En revenant de New York, le nombre d’inscriptions grimpe et la ligue comprend 4 équipes et 44 joueurs qui se rencontrent à l'aréna Camilien-Houde. Puis, c'est la préparation pour Amsterdam quatre ans plus tard. Leur retour de la Hollande, avec la médaille d’argent, a fait que les Dragons ont apprécié encore plus l’aspect convivial des Jeux.
Dans la piscine, les mecs font des vagues. À la natation s'ajoutent ensuite le water-polo, la nage synchro et le plongeon. La compétition de la Coupe de Montréal, à l'instar du Défi International, attire des nageurs des quatre coins de l’Amérique du Nord et des liens étroits se tissent. Contrairement aux Dragons, ce ne sont pas les Gay Games qui ont marqué le plus ce club, c'est plutôt l'IGLA (International Gay & Lesbian Aquatics), qui se tenait à Montréal en 1995. Cet événement qui a rassemblé 700 participants, et les championnats provinciaux de la fédération québécoise, que ACC organise en 1998, soudent réellement le club.
Depuis cinq ans, ACC a ajouté à ses activités le nagethon «Eau-vive», en collaboration avec le BBCM, ce qui a permis d'amasser plus de 30 000$. «Les relations interpersonnelles sont très saines tout comme dans d'autres équipes ou disciplines.
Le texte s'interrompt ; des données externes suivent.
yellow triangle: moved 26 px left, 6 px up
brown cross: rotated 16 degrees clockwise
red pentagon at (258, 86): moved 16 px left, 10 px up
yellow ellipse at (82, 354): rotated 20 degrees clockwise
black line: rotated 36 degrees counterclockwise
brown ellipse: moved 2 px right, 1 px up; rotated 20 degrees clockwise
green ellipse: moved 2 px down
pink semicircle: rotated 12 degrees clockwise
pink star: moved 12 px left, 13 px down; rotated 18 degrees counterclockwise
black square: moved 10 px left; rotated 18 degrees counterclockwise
Il n’est pas nécessaire d’être bon, mais il faut aimer ça... À 25 ans, à mes débuts, cela m'a beaucoup valorisé et m'a permis de me faire des amis un peu partout», dit M. Lampron, qui rappelle que «pour être membre de ACC, il faut aimer l'eau et aimer le monde».
À présent, plus de 150 nageurs assistent aux pratiques, tandis que les Dragons sont sur le point d'ajouter une 5e équipe.
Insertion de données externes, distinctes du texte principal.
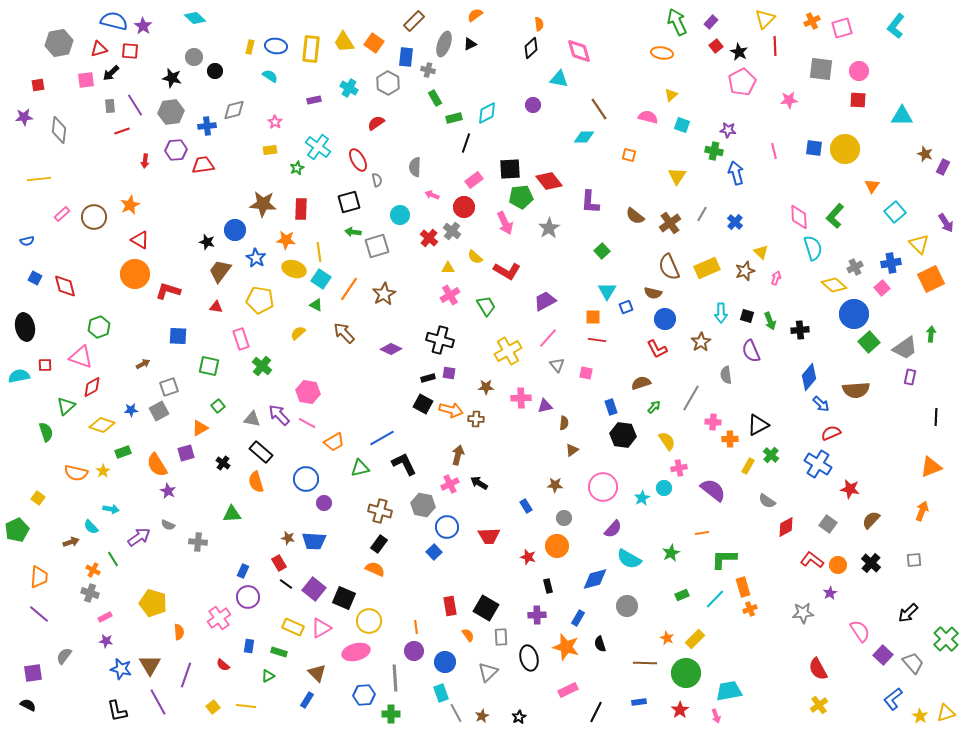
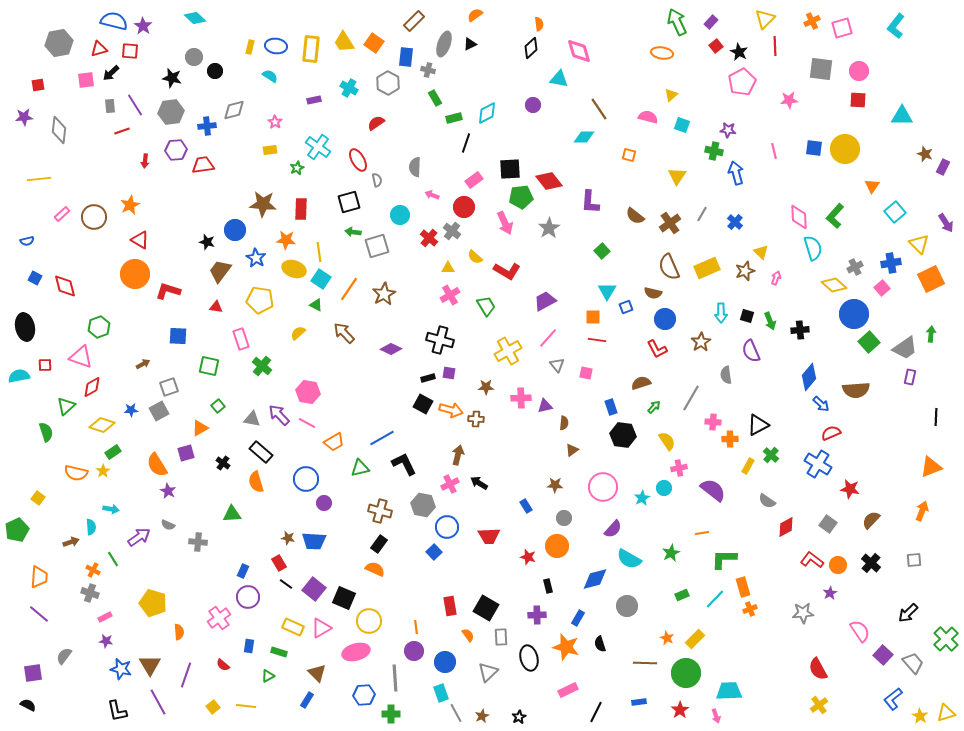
green rectangle at (123, 452): moved 10 px left; rotated 14 degrees counterclockwise
cyan semicircle at (91, 527): rotated 140 degrees counterclockwise
cyan trapezoid at (729, 691): rotated 8 degrees clockwise
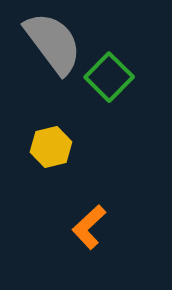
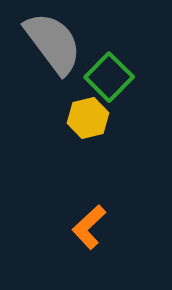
yellow hexagon: moved 37 px right, 29 px up
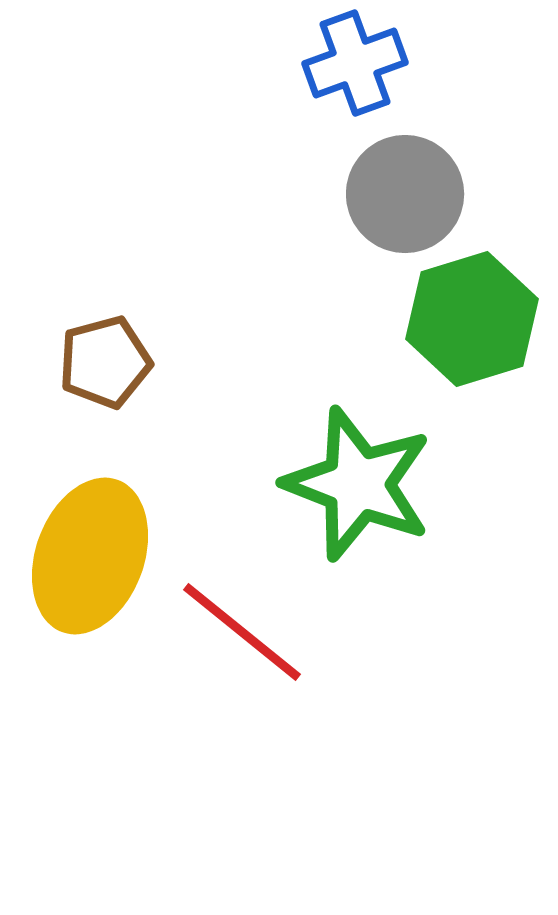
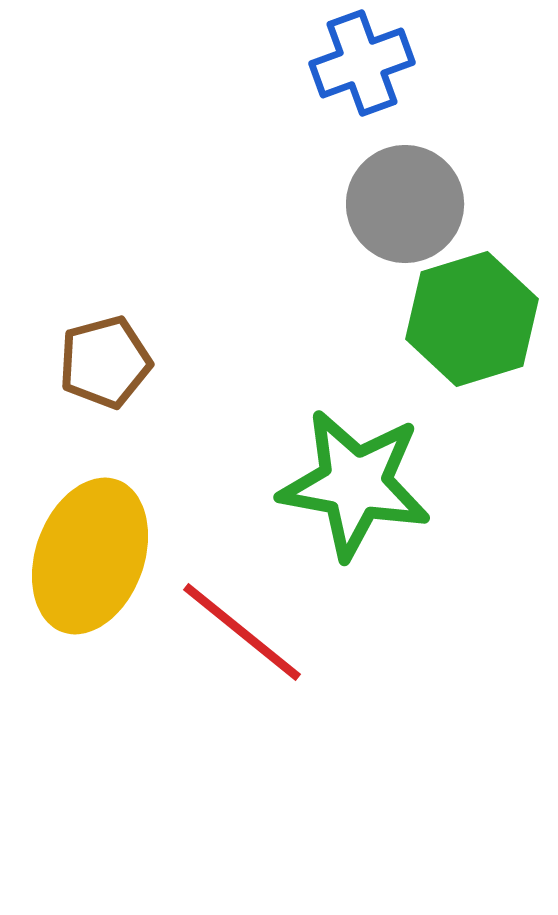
blue cross: moved 7 px right
gray circle: moved 10 px down
green star: moved 3 px left; rotated 11 degrees counterclockwise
Ce qui se dégage de l'évolution des disciplines gaies, ce n'est pas tant la compétition que la camaraderie, l'intégration de jeunes hors bars et une vie sociale intense remplie de voyages, de sorties au resto, de partys, etc.
La sensibilisation par le sport gai est aussi un élément important pour ces organisateurs car, comme le dit M. Boyer, «dans le hockey, on ne s'attend surtout pas à voir des gais... et au fil des ans, l’existence d’un club comme les Dragons peut sensibiliser les jeunes». Et cela vaut aussi pour le volley-ball, la natation et le soccer.
Les sports organisés tels que le hockey, la natation ou le volleyball ont contribué au développement d'Équipe Montréal, non seulement par leur expertise, mais aussi par leur dynamisme : «Il y a eu un effet d'entraînement d'un sport à l'autre. Lorsque les gens voyaient qu'un sport fonctionnait bien, ils avaient l'idée de former leur propre équipe», commente M. Lacombe.
Du karaté au badminton en passant par le basketball, Équipe Montréal a réuni une quinzaine de disciplines au cours de la décennie.
«Équipe Montréal ne peut pas, elle-même, décider de créer une équipe, il faut qu’un initiateur entraîne les gens, par intérêt ou par plaisir, et s'en occupe. En soccer, par exemple, il n'y avait pas d'équipe, mais des gens appelaient pour se renseigner. Puis, Etienne Vigneault a voulu s'en charger. On l'a conseillé par rapport à la promotion du groupe. On lui a aussi fournit des ressources (un lieu de pratique, la publicité, les assurances, etc). C'est notre rôle.», conclut Roland Lacombe.
L'existence même du sport gai et lesbien à Montréal démontre combien ce type d'activité comble un besoin, joue un rôle récréatif et remplit une fonction d'intégration, d'épanouissement personnel et de sensibilisation.